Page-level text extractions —
Segment Open
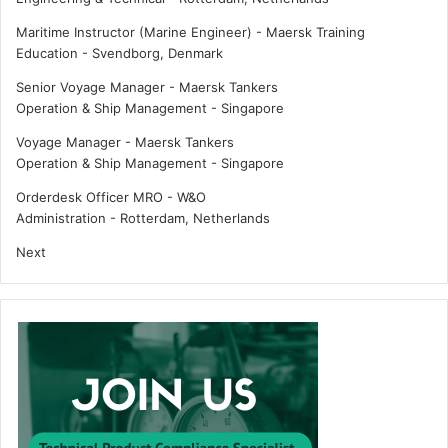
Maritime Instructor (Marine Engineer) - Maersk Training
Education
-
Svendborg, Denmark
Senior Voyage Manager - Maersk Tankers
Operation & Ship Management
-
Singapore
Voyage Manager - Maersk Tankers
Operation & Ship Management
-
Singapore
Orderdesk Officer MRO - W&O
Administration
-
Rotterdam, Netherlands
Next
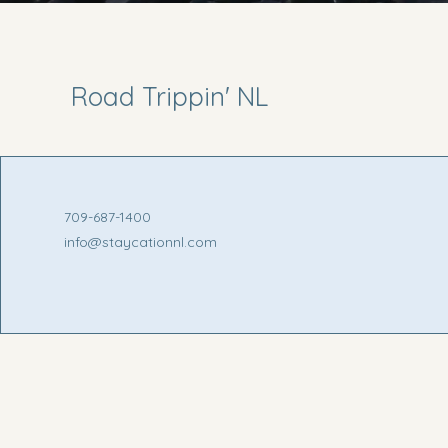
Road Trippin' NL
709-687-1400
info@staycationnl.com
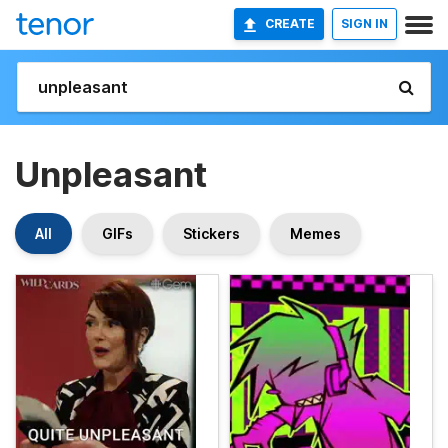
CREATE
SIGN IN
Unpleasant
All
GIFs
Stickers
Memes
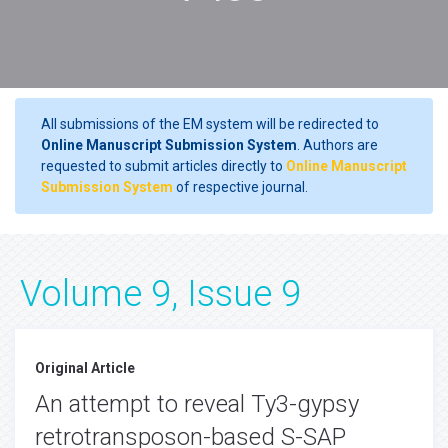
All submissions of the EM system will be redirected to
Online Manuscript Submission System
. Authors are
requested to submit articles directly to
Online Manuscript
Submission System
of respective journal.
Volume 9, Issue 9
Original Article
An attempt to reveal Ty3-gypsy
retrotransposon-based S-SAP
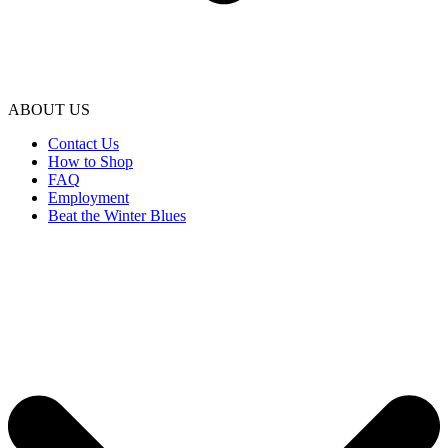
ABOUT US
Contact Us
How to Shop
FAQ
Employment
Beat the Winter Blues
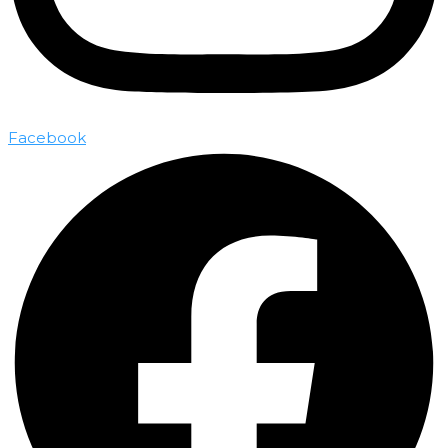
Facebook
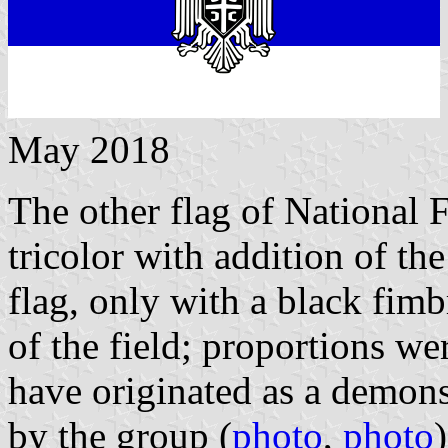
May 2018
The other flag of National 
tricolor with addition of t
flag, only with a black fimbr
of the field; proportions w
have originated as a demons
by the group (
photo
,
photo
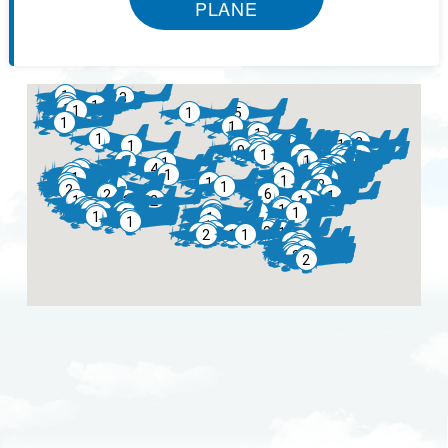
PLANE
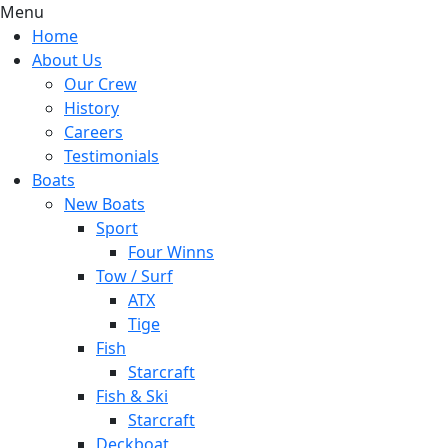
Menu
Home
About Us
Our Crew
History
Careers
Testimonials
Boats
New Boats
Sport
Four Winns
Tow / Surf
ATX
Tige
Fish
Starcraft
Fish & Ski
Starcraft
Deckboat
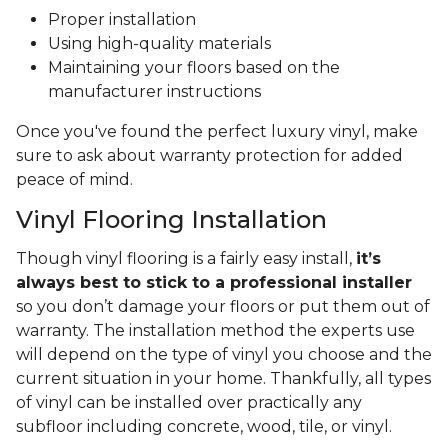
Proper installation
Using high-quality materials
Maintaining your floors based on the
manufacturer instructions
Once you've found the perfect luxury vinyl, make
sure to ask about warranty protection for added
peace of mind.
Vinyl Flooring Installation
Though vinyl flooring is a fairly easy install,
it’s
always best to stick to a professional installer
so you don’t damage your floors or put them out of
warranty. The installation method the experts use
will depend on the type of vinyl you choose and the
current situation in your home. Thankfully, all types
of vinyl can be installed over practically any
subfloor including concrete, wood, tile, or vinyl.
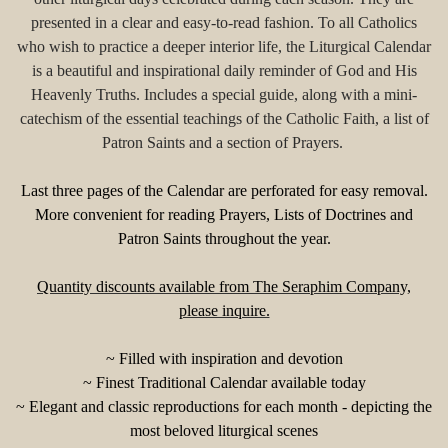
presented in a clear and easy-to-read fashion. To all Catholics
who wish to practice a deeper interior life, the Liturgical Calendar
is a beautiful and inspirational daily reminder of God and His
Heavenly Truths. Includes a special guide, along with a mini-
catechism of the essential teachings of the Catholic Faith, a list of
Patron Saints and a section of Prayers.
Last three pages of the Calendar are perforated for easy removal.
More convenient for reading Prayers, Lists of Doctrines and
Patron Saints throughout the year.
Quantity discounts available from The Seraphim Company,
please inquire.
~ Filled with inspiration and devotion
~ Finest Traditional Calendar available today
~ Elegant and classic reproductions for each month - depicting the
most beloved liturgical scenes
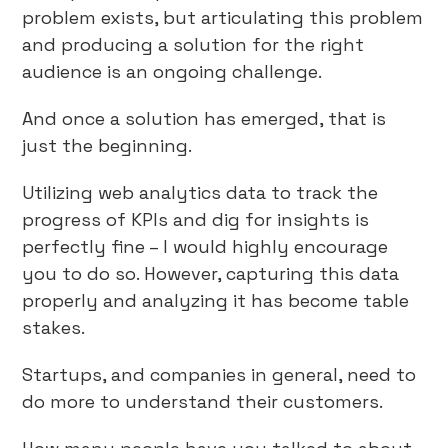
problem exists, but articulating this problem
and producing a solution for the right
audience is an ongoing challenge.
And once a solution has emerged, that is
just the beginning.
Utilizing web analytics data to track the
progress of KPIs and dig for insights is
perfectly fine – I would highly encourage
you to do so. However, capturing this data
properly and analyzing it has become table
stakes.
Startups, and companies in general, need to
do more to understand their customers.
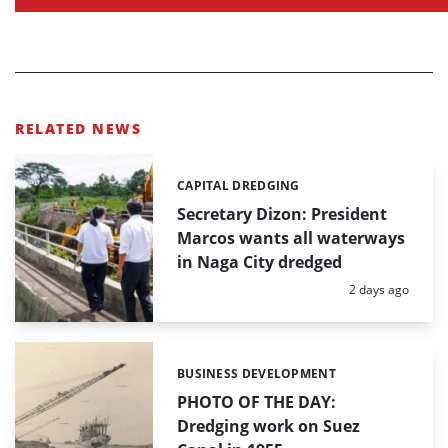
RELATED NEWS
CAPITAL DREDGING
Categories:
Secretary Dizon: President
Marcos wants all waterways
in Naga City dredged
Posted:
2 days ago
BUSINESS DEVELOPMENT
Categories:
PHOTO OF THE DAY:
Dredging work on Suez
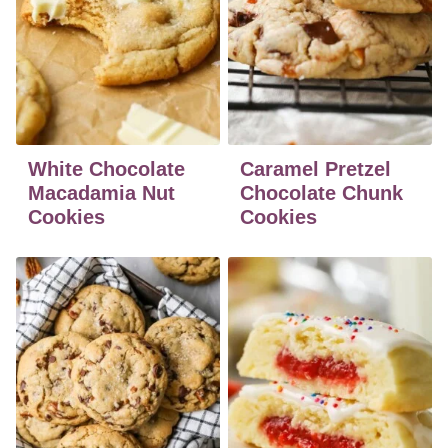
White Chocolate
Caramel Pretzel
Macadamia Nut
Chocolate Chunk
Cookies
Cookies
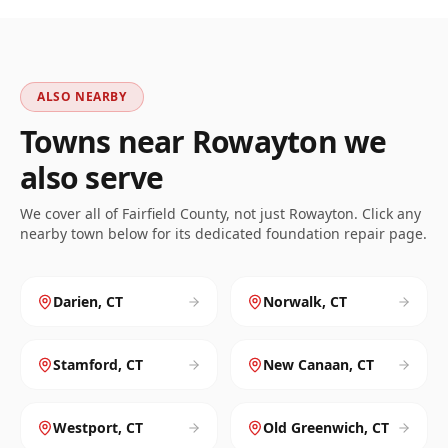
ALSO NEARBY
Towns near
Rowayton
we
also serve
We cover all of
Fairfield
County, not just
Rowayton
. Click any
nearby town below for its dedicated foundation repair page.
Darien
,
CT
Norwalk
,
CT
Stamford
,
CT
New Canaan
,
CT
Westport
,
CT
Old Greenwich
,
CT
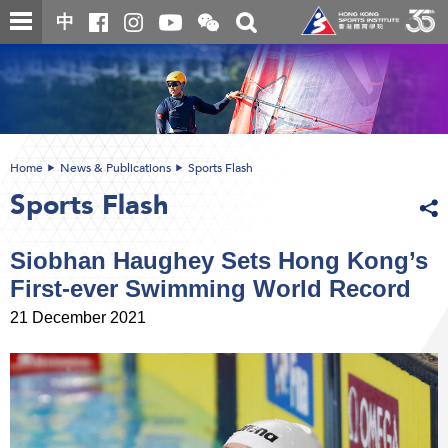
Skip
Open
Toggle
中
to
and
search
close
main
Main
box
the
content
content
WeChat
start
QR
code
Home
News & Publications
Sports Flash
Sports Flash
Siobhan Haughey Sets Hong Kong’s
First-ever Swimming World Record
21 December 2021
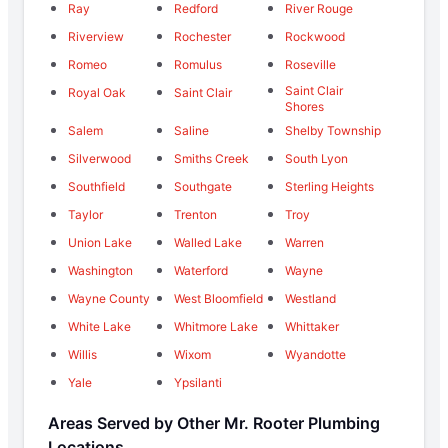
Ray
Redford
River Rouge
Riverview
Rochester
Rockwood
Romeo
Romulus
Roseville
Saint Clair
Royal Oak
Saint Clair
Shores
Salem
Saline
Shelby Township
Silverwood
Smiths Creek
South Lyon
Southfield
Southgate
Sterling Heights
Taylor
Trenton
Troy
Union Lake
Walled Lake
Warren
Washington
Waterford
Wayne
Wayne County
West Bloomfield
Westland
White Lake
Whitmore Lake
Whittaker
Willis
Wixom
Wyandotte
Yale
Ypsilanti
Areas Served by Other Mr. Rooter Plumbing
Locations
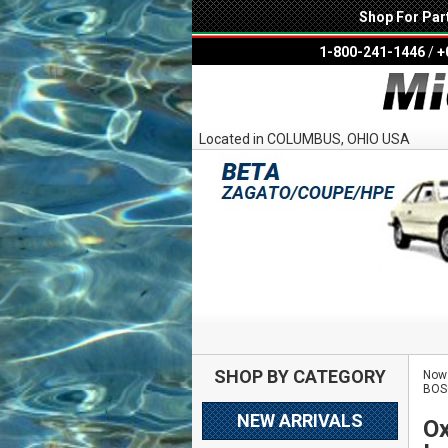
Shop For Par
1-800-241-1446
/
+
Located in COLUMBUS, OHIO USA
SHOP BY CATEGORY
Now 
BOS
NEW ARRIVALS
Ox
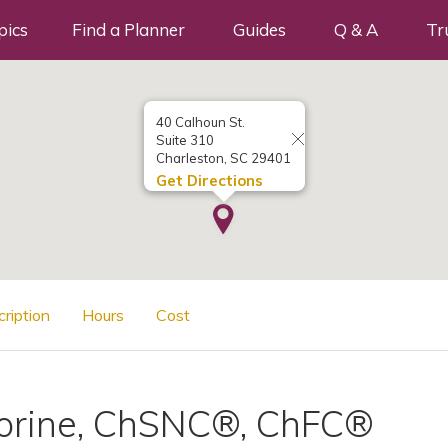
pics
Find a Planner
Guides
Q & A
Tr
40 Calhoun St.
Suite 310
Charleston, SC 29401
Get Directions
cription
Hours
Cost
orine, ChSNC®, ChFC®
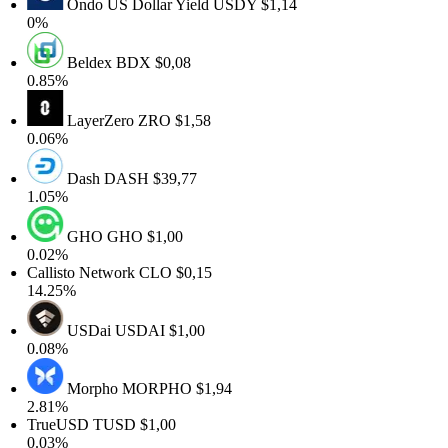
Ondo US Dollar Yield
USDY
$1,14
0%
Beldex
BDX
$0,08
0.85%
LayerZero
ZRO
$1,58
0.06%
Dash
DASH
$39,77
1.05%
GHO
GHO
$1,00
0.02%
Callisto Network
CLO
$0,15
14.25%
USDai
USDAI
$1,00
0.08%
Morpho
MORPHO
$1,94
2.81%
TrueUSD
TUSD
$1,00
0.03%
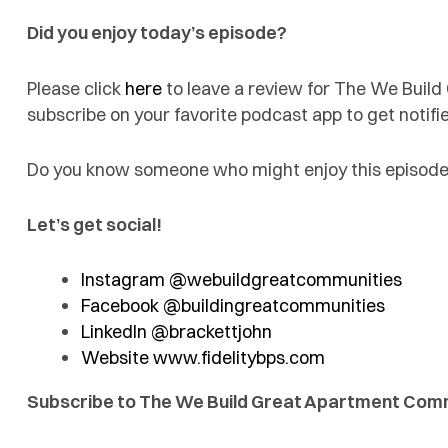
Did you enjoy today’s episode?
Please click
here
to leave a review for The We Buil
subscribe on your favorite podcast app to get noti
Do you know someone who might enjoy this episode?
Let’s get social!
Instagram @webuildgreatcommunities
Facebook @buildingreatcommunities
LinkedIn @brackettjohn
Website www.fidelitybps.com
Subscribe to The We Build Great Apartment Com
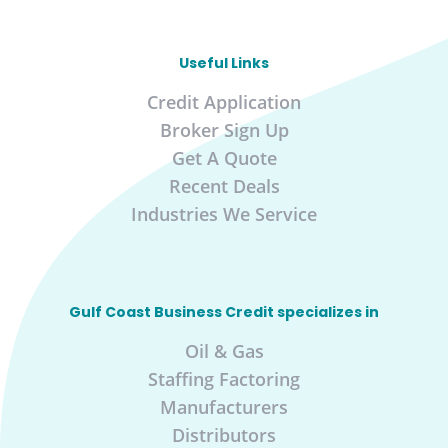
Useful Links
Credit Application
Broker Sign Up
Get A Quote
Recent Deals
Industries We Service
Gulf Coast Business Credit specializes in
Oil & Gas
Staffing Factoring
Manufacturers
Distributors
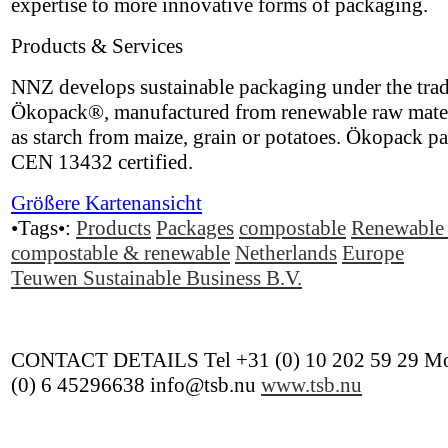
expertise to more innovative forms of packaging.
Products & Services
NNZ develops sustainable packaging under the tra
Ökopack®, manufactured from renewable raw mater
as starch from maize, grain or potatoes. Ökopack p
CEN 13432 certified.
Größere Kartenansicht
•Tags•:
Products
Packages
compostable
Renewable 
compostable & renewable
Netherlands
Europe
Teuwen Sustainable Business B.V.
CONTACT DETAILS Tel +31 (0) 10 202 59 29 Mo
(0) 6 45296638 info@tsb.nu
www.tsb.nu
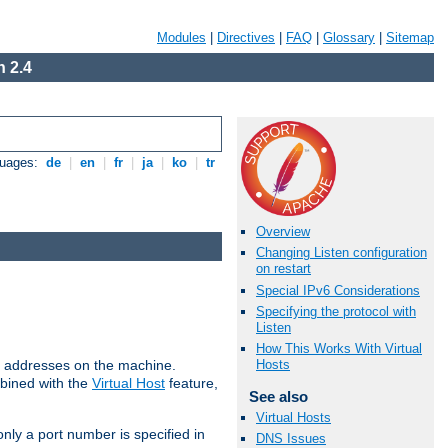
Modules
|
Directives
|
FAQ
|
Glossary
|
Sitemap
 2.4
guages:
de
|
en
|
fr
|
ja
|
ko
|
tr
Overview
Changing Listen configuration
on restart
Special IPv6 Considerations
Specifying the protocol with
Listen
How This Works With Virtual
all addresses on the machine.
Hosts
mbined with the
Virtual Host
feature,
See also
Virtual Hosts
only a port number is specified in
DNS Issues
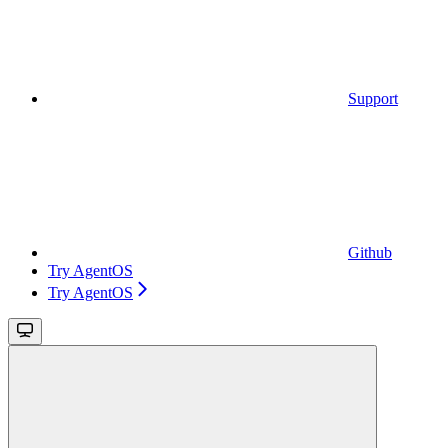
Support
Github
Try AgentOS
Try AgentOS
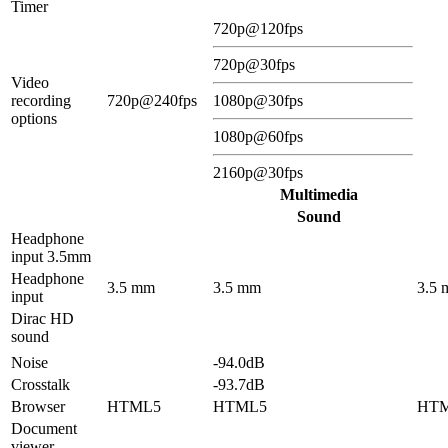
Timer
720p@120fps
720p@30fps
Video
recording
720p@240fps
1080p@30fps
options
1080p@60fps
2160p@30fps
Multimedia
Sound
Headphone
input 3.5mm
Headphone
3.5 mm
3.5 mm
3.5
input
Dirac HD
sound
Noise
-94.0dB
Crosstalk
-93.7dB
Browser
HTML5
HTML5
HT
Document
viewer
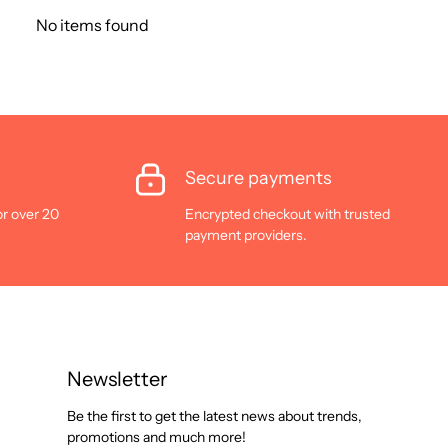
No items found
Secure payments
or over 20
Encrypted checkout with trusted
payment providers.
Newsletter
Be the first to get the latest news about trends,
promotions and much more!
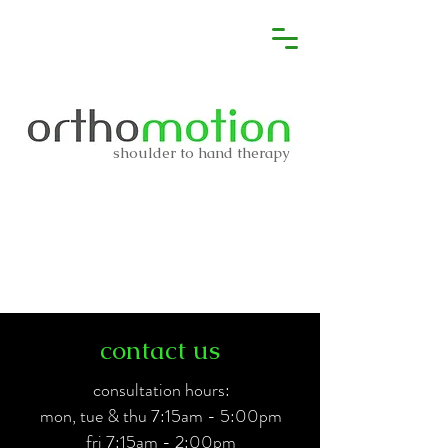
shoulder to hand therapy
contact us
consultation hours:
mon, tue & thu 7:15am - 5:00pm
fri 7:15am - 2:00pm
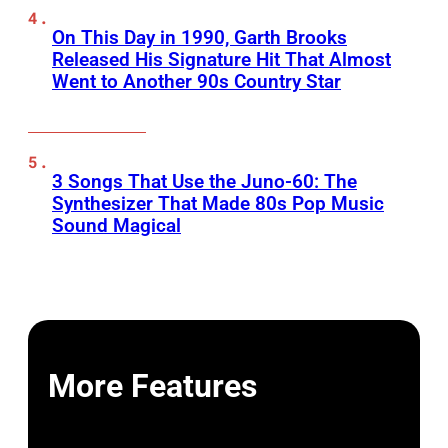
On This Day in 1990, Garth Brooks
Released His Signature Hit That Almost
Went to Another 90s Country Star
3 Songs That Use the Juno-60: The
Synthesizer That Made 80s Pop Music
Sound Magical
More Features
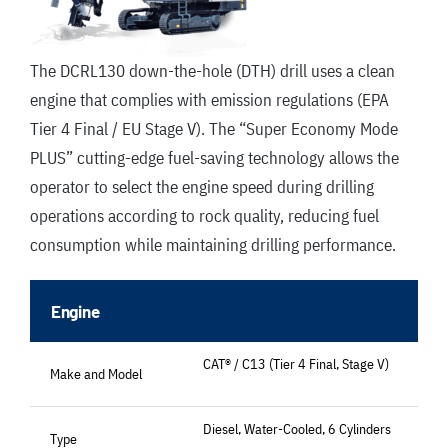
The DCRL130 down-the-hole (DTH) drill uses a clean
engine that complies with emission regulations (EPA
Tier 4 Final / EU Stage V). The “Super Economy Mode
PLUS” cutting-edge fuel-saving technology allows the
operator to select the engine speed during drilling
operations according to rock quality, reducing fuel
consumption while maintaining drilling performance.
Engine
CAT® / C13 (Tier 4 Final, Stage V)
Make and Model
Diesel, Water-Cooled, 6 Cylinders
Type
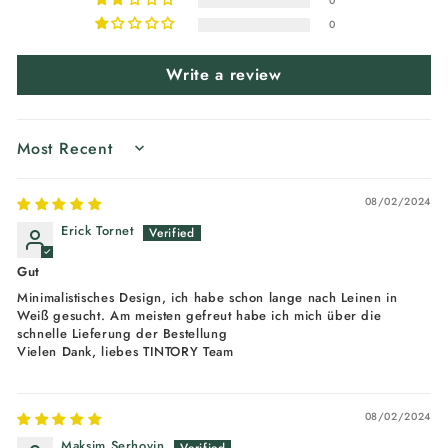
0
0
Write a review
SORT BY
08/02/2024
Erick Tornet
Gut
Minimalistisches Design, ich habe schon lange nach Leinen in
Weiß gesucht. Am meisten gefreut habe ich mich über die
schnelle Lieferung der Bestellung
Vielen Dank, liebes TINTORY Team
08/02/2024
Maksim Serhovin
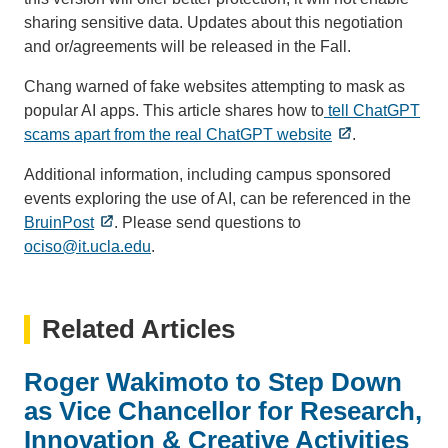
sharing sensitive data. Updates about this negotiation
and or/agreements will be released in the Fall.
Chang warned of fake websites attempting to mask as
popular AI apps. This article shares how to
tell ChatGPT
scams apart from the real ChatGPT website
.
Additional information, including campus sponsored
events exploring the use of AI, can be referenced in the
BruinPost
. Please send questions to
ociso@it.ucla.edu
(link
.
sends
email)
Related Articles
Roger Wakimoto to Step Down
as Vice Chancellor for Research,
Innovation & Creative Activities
Segment Closed
What the exercise asks — Would you copy out, exactly and with no pictures, only the lines above from the one that contains "Specifying the protocol with" through the one that contains "Released His Signature Hit That Almost"?

Task answer —
Specifying the protocol with
Listen
How This Works With Virtual
all addresses on the machine.
Hosts
mbined with the
Virtual Host
feature,
See also
Virtual Hosts
only a port number is specified in
DNS Issues
Support
Github
Try AgentOS
Try AgentOS
Timer
720p@120fps
720p@30fps
Video
recording
720p@240fps
1080p@30fps
options
1080p@60fps
2160p@30fps
Multimedia
Sound
Headphone
input 3.5mm
Headphone
3.5 mm
3.5 mm
3.5
input
Dirac HD
sound
Noise
-94.0dB
Crosstalk
-93.7dB
Browser
HTML5
HTML5
HT
Document
viewer
No items found
Secure payments
or over 20
Encrypted checkout with trusted
payment providers.
Newsletter
Be the first to get the latest news about trends,
promotions and much more!
shoulder to hand therapy
contact us
consultation hours:
mon, tue & thu 7:15am - 5:00pm
fri 7:15am - 2:00pm
On This Day in 1990, Garth Brooks
Released His Signature Hit That Almost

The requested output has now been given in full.